No matter how innovative a treatment may be, it is not universally applicable to all patients. In fact, many effective new drugs developed to date have often shown better responses in intermediate or low-risk patients rather than high-risk patients. Future strategies may shift towards assessing a patient's risk level early in treatment and prioritizing the use of more potent immunotherapies or drugs with novel mechanisms for high-risk patients.

However, I have experienced reimbursement cuts for using a three-week on, one-week off regimen for lenalidomide maintenance therapy in my patients, despite its proven benefit in reducing side effects, simply because it deviated from the approved daily dosing schedule. Such rigid systems make it difficult to implement patient-tailored treatment strategies.
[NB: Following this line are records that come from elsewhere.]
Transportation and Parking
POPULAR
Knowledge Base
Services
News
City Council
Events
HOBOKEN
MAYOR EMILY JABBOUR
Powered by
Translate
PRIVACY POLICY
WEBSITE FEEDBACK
In conclusion, future multiple myeloma treatment will evolve around three key trends: expanded use of immunotherapies, MRD-guided precision therapy, and a shift towards personalized strategies. However, translating these changes into actual clinical practice requires clinical trial results and institutional support. What is clear is that the direction of treatment is rapidly shifting away from “the same treatment for all patients” toward finding “the most appropriate treatment for each individual patient.”